We have seen that the MLE for $\lambda$ is

the MLE for $\lambda$ is $\hat{\lambda} = \frac{1}{\bar{X}}$
$E[\hat{\lambda}]=\frac{n}{n-1}\lambda \quad \text{which goes to $\lambda$ as $n\rightarrow\infty$}$
$\bar{X}\stackrel{P}{\rightarrow}E[X_1]=1/\lambda$

Is it true that

\[\hat{\lambda}=\frac{1}{\bar{X}}\rightarrow\frac{1}{1/\lambda}=\lambda\text{ ?}\]

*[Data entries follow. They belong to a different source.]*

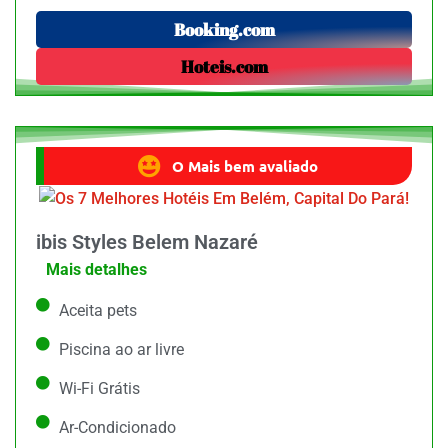
Booking.com
Hoteis.com
O Mais bem avaliado
ibis Styles Belem Nazaré
Mais detalhes
Aceita pets
Piscina ao ar livre
Wi-Fi Grátis
Ar-Condicionado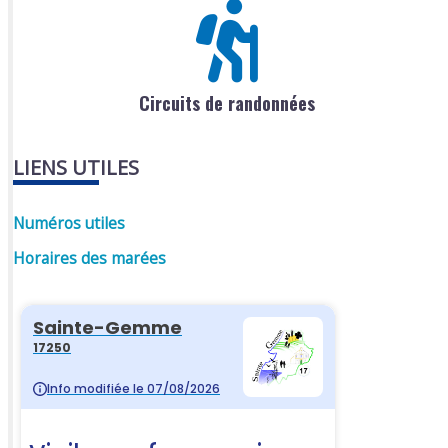
Circuits de randonnées
LIENS UTILES
Numéros utiles
Horaires des marées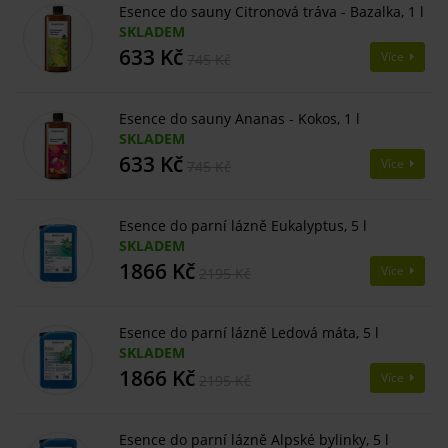
Esence do sauny Citronová tráva - Bazalka, 1 l
SKLADEM
633 Kč
Více
745 Kč
Esence do sauny Ananas - Kokos, 1 l
SKLADEM
633 Kč
Více
745 Kč
Esence do parní lázně Eukalyptus, 5 l
SKLADEM
1866 Kč
Více
2195 Kč
Esence do parní lázně Ledová máta, 5 l
SKLADEM
1866 Kč
Více
2195 Kč
Esence do parní lázně Alpské bylinky, 5 l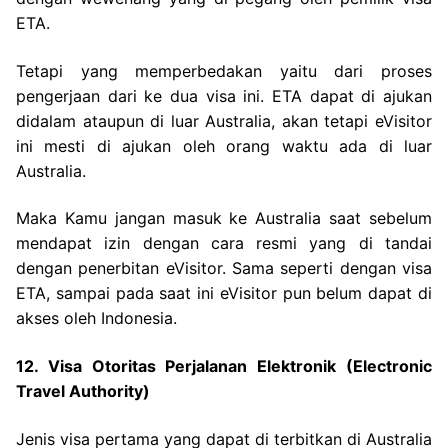
ETA.
Tetapi yang memperbedakan yaitu dari proses
pengerjaan dari ke dua visa ini. ETA dapat di ajukan
didalam ataupun di luar Australia, akan tetapi eVisitor
ini mesti di ajukan oleh orang waktu ada di luar
Australia.
Maka Kamu jangan masuk ke Australia saat sebelum
mendapat izin dengan cara resmi yang di tandai
dengan penerbitan eVisitor. Sama seperti dengan visa
ETA, sampai pada saat ini eVisitor pun belum dapat di
akses oleh Indonesia.
12. Visa Otoritas Perjalanan Elektronik (Electronic
Travel Authority)
Jenis visa pertama yang dapat di terbitkan di Australia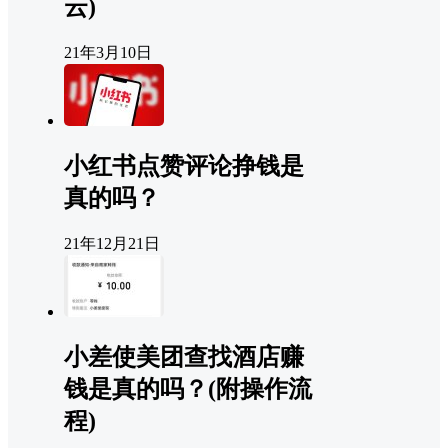
云)
21年3月10日
小红书点赞评论挣钱是
真的吗？
21年12月21日
小差使美团查找酒店赚
钱是真的吗？(附操作流
程)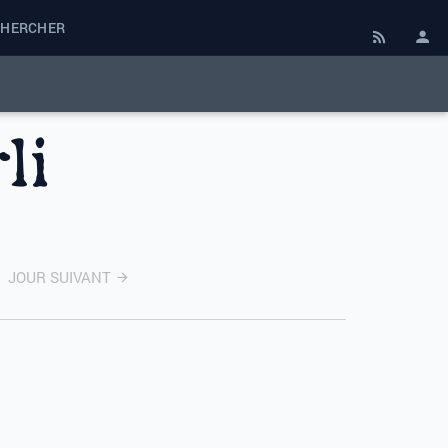
CHERCHER
li
JOUR SUIVANT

Suppose that ${X_n}$ and ${Y_n}$ be sequences of random variables such that $X_n\stackrel{P}{\rightarrow}X$ and $Y_n\stackrel{P}{\rightarrow}Y$ for random variables $X$ and $Y$. Some properties of convergence in probability:

$X_n + Y_n \stackrel{P}{\rightarrow} X + Y$
$X_nY_n\stackrel{P}{\rightarrow} XY$
$X_n/Y_n\stackrel{P}{\rightarrow} X/Y$ (if $P(Y\neq0)=1$)
$g(X_n)\stackrel{P}{\rightarrow}g(X)$ (for $g$ continous)

Thus,

Using $g(x)=1/x$, we do have that $\bar{X}\stackrel{P}{\rightarrow}E[X_1]=1/\lambda$ implies that:

\[\hat{\lambda}=\frac{1}{\bar{X}}\stackrel{P}{\rightarrow}\frac{1}{1/\lambda}=\lambda\]

We saw that the CRLB for $\lambda$ is

\[CRLB_\lambda=\frac{\lambda^2}{n}\] \[\begin{align} Var[\hat{\lambda}] &= Var\Bigg[\frac{1}{\bar{X}}\Bigg]\\ &= E\Bigg[\bigg(\frac{1}{\bar{X}}\bigg)^2\Bigg] - \Bigg(E\bigg[\frac{1}{\bar{X}}\bigg]\Bigg)^2 \end{align}\]

We already have $E[\frac{1}{\bar{X}}]=\frac{n}{n-1}\lambda$. Now we need to calculate $E[(\frac{1}{\bar{X}})^2]$.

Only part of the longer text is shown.